In fact the shot is so well exposed that just adding 0.05 to exposure in LR brings in the red highlight warning. All it needs is some slider tweaking from what you see above and it's good to go.
Turns out that after a bit of fiddling I discover that Lightroom seems to flash red when any of the RGB channels hits 99.8% or thereabouts (it's a bit more complicated than this but this is close enough to true...) whereas the camera's screen starts to warn you at more like 96.5%
But wait. In fact, even if you are shooting purely RAW, the image on the review screen is affected by the Picture Control you have set. Put it to Vivid or Landscape and the blinks kick in earlier than if you set it to neutral. Also, Lightroom will render the file according to the import profile you have set. Camera Neutral gives less highlight warning than Vivid, for example. And changing WB can affect where the image blows, too.
TIP: create your own Picture Control with sharpness, contrast and brightness all at minimum. Set the camera to use it, even though you are just shooting RAW: it calms the blinks just a little bit, without putting you at risk.
For fun (sad or what?) I made a little chart to shoot.
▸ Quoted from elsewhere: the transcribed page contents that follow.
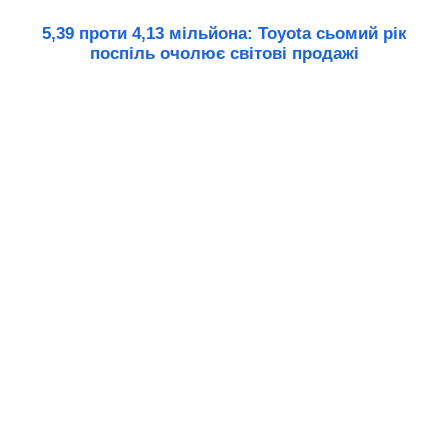
5,39 проти 4,13 мільйона: Toyota сьомий рік
поспіль очолює світові продажі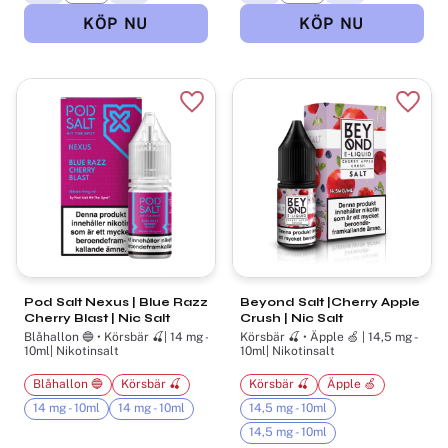
Lägg till i favoriter
Lägg t
Pod Salt Nexus | Blue Razz
Beyond Salt |Cherry Apple
Cherry Blast | Nic Salt
Crush | Nic Salt
Blåhallon 🔵 • Körsbär 🍒| 14 mg -
Körsbär 🍒 • Äpple 🍏 | 14,5 mg -
10ml| Nikotinsalt
10ml| Nikotinsalt
Blåhallon 🔵
Körsbär 🍒
Körsbär 🍒
Äpple 🍏
14 mg - 10ml
14 mg - 10ml
14,5 mg - 10ml
14,5 mg - 10ml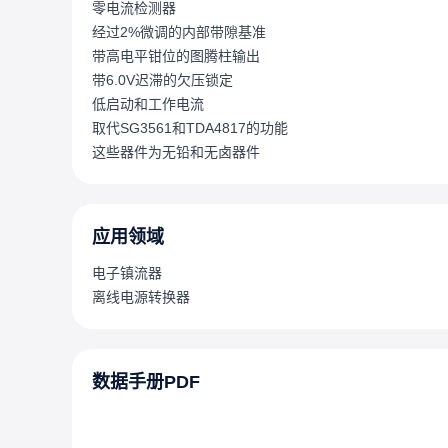
零电流检测器
经过2%微调的内部带隙基准
带高电平钳位的图腾柱输出
带6.0V迟滞的欠压锁定
低启动和工作电流
取代SG3561和TDA4817的功能
这些器件为无铅和无卤器件
应用领域
电子镇流器
离线电源转换器
数据手册PDF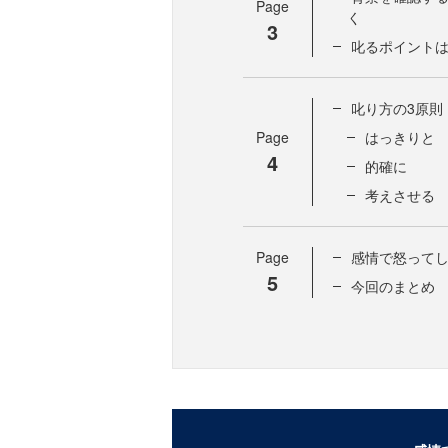
Page
く
3
叱るポイントは
叱り方の3原則
Page
はっきりと
4
的確に
考えさせる
Page
感情で怒って
5
今回のまとめ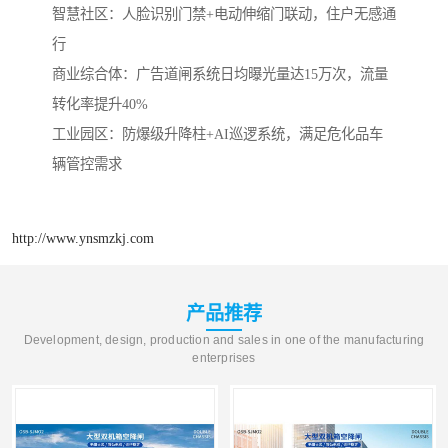
‌智慧社区‌：人脸识别门禁+电动伸缩门联动，住户无感通
行
‌商业综合体‌：广告道闸系统日均曝光量达15万次，流量
转化率提升40%
‌工业园区‌：防爆级升降柱+AI巡逻系统，满足危化品车
辆管控需求
http://www.ynsmzkj.com
产品推荐
Development, design, production and sales in one of the manufacturing
enterprises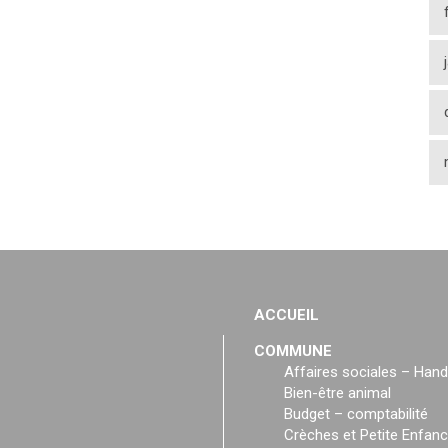
ACCUEIL
COMMUNE
Affaires sociales – Hand
Bien-être animal
Budget – comptabilité
Crèches et Petite Enfan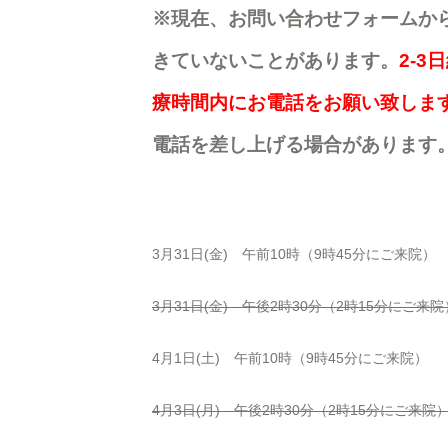
※現在、お問い合わせフォームか
きていないことがあります。
2-
療時間内にお電話をお願い致しま
電話を差し上げる場合があります
3月31日(金) 午前10時（9時45分にご来院）
3月31日(金) 午後2時30分（2時15分にご来院
4月1日(土) 午前10時（9時45分にご来院）
4月3日(月) 午後2時30分（2時15分にご来院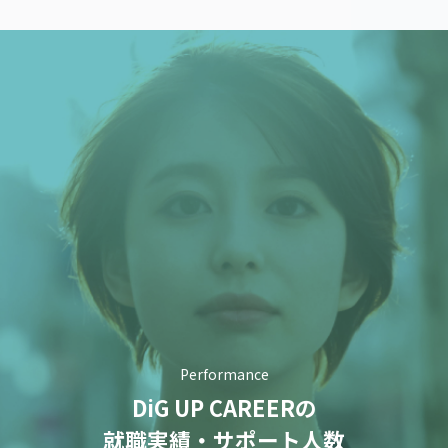
Performance
DiG UP CAREERの
就職実績・サポート人数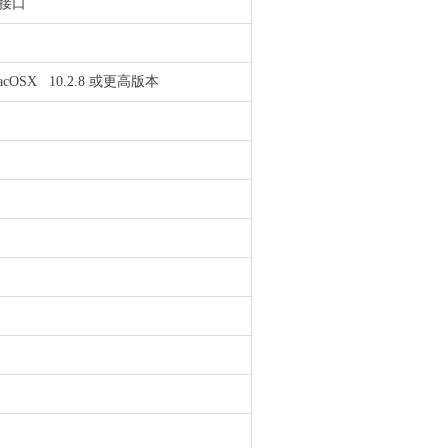
太网接口
bit);MacOSX 10.2.8 或更高版本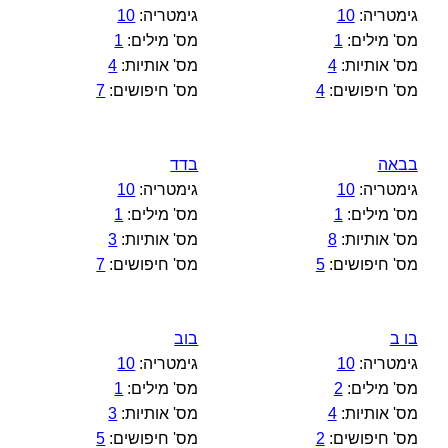
גימטריה:
10
גימטריה:
10
מס' מילים:
1
מס' מילים:
1
מס' אותיות:
4
מס' אותיות:
4
מס' חיפושים:
4
מס' חיפושים:
7
בבאה
בדד
גימטריה:
10
גימטריה:
10
מס' מילים:
1
מס' מילים:
1
מס' אותיות:
8
מס' אותיות:
3
מס' חיפושים:
5
מס' חיפושים:
7
בו ב
בוב
גימטריה:
10
גימטריה:
10
מס' מילים:
2
מס' מילים:
1
מס' אותיות:
4
מס' אותיות:
3
מס' חיפושים:
2
מס' חיפושים:
5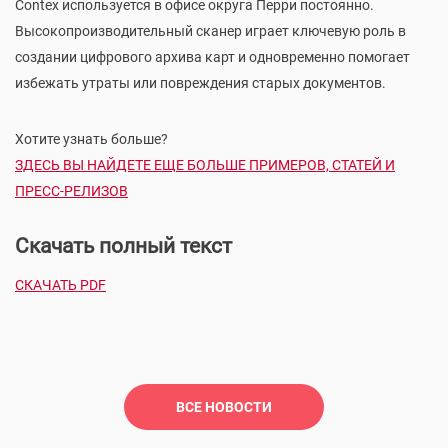
Contex используется в офисе округа Перри постоянно.
Высокопроизводительный сканер играет ключевую роль в
создании цифрового архива карт и одновременно помогает
избежать утраты или повреждения старых документов.
Хотите узнать больше?
ЗДЕСЬ ВЫ НАЙДЕТЕ ЕЩЕ БОЛЬШЕ ПРИМЕРОВ, СТАТЕЙ И
ПРЕСС-РЕЛИЗОВ
Скачать полный текст
СКАЧАТЬ PDF
ВСЕ НОВОСТИ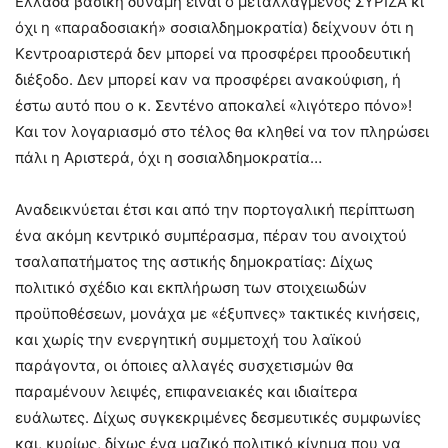
Ελλάδα βασική δύναμη είναι ο μεταλλαγμένος ΣΥΡΙΖΑ κι
όχι η «παραδοσιακή» σοσιαλδημοκρατία) δείχνουν ότι η
Κεντροαριστερά δεν μπορεί να προσφέρει προοδευτική
διέξοδο. Δεν μπορεί καν να προσφέρει ανακούφιση, ή
έστω αυτό που ο κ. Σεντένο αποκαλεί «λιγότερο πόνο»!
Και τον λογαριασμό στο τέλος θα κληθεί να τον πληρώσει
πάλι η Αριστερά, όχι η σοσιαλδημοκρατία…
Αναδεικνύεται έτσι και από την πορτογαλική περίπτωση
ένα ακόμη κεντρικό συμπέρασμα, πέραν του ανοιχτού
τσαλαπατήματος της αστικής δημοκρατίας: Δίχως
πολιτικό σχέδιο και εκπλήρωση των στοιχειωδών
προϋποθέσεων, μονάχα με «έξυπνες» τακτικές κινήσεις,
και χωρίς την ενεργητική συμμετοχή του λαϊκού
παράγοντα, οι όποιες αλλαγές συσχετισμών θα
παραμένουν λειψές, επιφανειακές και ιδιαίτερα
ευάλωτες. Δίχως συγκεκριμένες δεσμευτικές συμφωνίες
και, κυρίως, δίχως ένα μαζικό πολιτικό κίνημα που να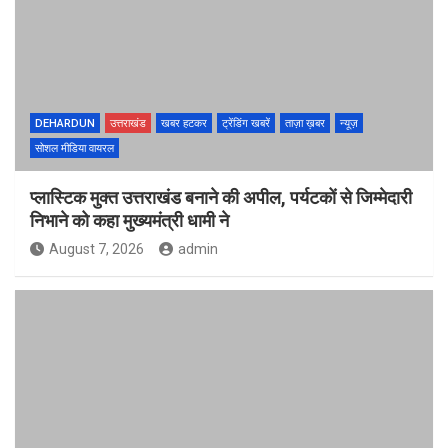
DEHARDUN
उत्तराखंड
खबर हटकर
ट्रेंडिंग खबरें
ताज़ा ख़बर
न्यूज़
सोशल मीडिया वायरल
प्लास्टिक मुक्त उत्तराखंड बनाने की अपील, पर्यटकों से जिम्मेदारी
निभाने को कहा मुख्यमंत्री धामी ने
August 7, 2026
admin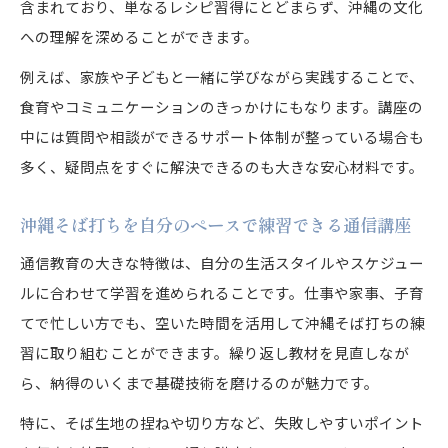
含まれており、単なるレシピ習得にとどまらず、沖縄の文化
への理解を深めることができます。
例えば、家族や子どもと一緒に学びながら実践することで、
食育やコミュニケーションのきっかけにもなります。講座の
中には質問や相談ができるサポート体制が整っている場合も
多く、疑問点をすぐに解決できるのも大きな安心材料です。
沖縄そば打ちを自分のペースで練習できる通信講座
通信教育の大きな特徴は、自分の生活スタイルやスケジュー
ルに合わせて学習を進められることです。仕事や家事、子育
てで忙しい方でも、空いた時間を活用して沖縄そば打ちの練
習に取り組むことができます。繰り返し教材を見直しなが
ら、納得のいくまで基礎技術を磨けるのが魅力です。
特に、そば生地の捏ねや切り方など、失敗しやすいポイント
It has bars of pure white, 18% grey, 100% black, grads from 100% to 0% RGBCM&Y and then a little added grain so as to give a bit of detail to see if what seems blown is indeed blown. Then I added text in 5% and 95% black. It looks like this and if you click on it, a full-sized version is yours to use as you will. Note that it displays gamut issues, too complicated to go into here.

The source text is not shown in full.